# Do you use 5w-30 or 5w-40 synthetic oil for summer driving?



## urbanskywalker (Jul 6, 2013)

Do you use 5w-30 or 5w-40 synthetic oil? On a recent oil change I noticed the mechanic used 5-30 while the previous time they had used 5-40. Which would be better for summer driving? The manual says both are rated from my VW Turbo TSI engine but I want to use the best for long term wear and tear.


----------



## drtechy (Jun 3, 2009)

I use 0w40 all year round

posted using tapatalk


----------



## ridgemanron (Sep 27, 2011)

Just had a lot of Motorsport related add-ons done at Linden VW, including an oil change.
Had 5W40 in it previously and that's what they used this time.


----------



## Cadenza_7o (Jan 23, 2001)

The 'w' after the 0 or 5 is the winter/cold viscosity, the 30 or 40 is the summer/hot viscosity. If your location sees days of 95*F and higher regularly, I would use 5w-40 or 0w-40.


----------



## Mr Gee (Jan 30, 2006)

Over here in Australia, where we see the occasional mid 40 centigrade in summer, still use 0-30 oil with no issues


----------



## ridgemanron (Sep 27, 2011)

Mr Gee said:


> Over here in Australia, where we see the occasional mid 40 centigrade in summer, still use 0-30 oil with no issues


Go, Go Uncle Jed !


----------



## Cadenza_7o (Jan 23, 2001)

Mr Gee said:


> Over here in Australia, where we see the occasional mid 40 centigrade in summer, still use 0-30 oil with no issues.

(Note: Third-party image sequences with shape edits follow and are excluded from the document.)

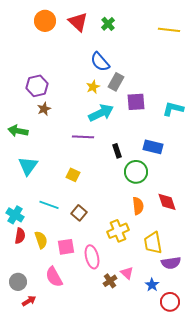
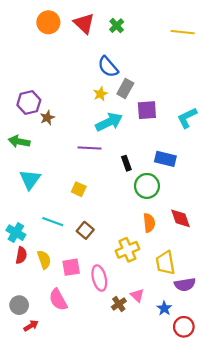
purple hexagon: (37, 86) -> (29, 103), moved
cyan L-shape: (173, 109) -> (187, 118), turned -40

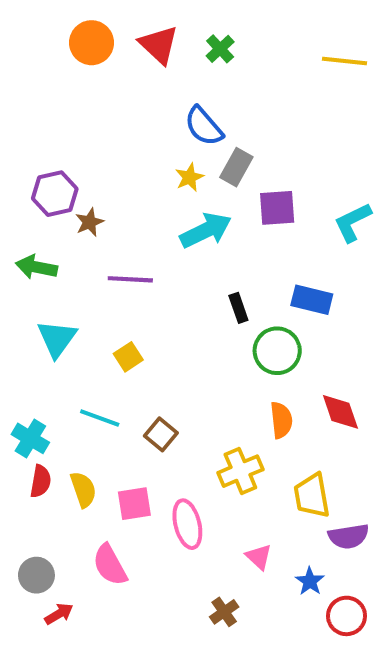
purple line: (90, 148) -> (130, 279), moved
yellow square: (79, 189) -> (128, 357), moved, turned 32
brown cross: (119, 304) -> (224, 612), moved

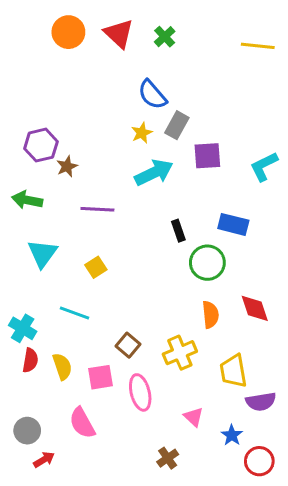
brown square: (161, 434) -> (128, 345), moved

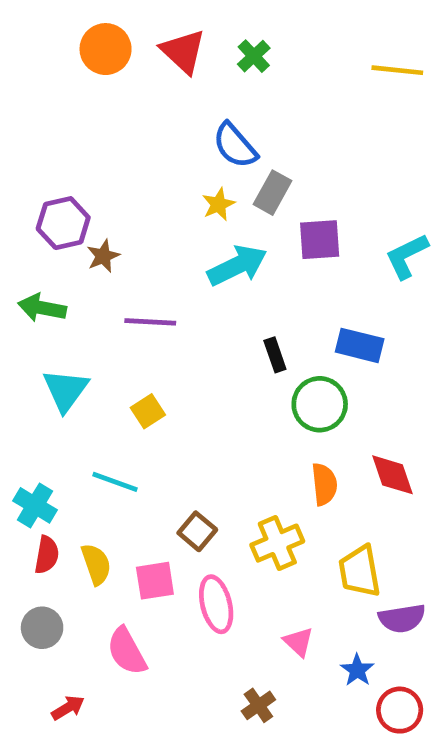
gray circle: (27, 431) -> (42, 628), moved

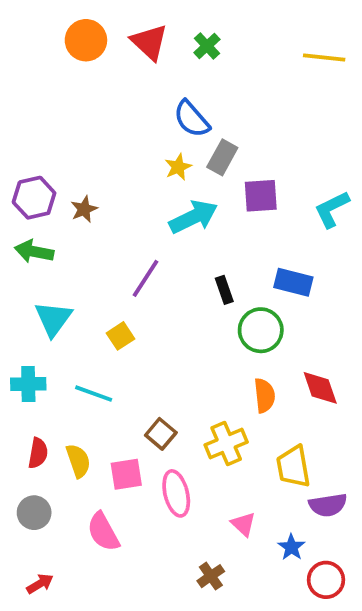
purple hexagon: (63, 223) -> (34, 198), moved
purple line: (150, 322) -> (145, 278), moved, turned -60
cyan cross: (35, 505) -> (28, 384), moved, turned -32
red arrow: (68, 708) -> (40, 584), moved

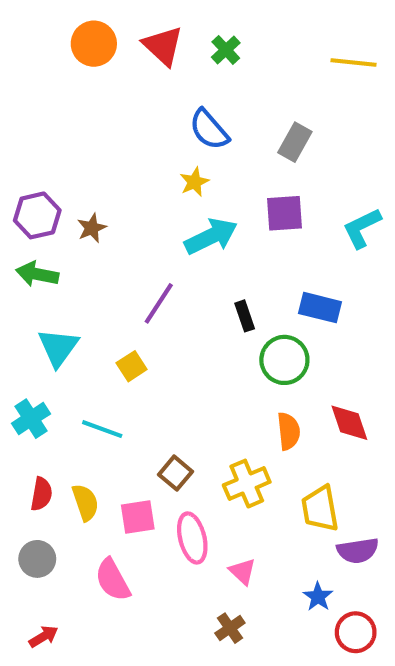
gray rectangle: (222, 157) -> (295, 142), moved
cyan cross: (28, 384) -> (31, 419), turned -32
pink triangle: (243, 524) -> (243, 571), moved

Although both my cars have the same manufacturer's recommendation (5w30 or 5w40), I can't remember the last time I used 5w40 here in Southern Cal. But there are parts in the US where heat and humidity are quite bad for months in a row.

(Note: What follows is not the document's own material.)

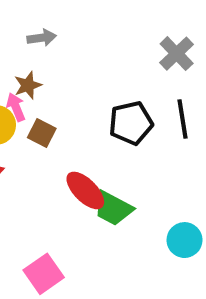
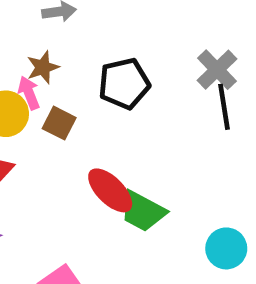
gray cross: (177, 54) -> (217, 70), moved
black pentagon: (131, 123) -> (124, 84), moved

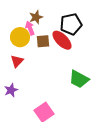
brown square: (59, 123) -> (43, 41), turned -32
red ellipse: (110, 190) -> (62, 40), moved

BTW, glad to see zee Germans treating you well in Down Under. We only dream of the Scirocco.


----------



## urbanskywalker (Jul 6, 2013)

We might hit that temp a few times over summer but not consistently. At least half the year it's the cold that is the real problem. Thanks for the input.



Cadenza_7o said:


> The 'w' after the 0 or 5 is the winter/cold viscosity, the 30 or 40 is the summer/hot viscosity. If your location sees days of 95*F and higher regularly, I would use 5w-40 or 0w-40.


----------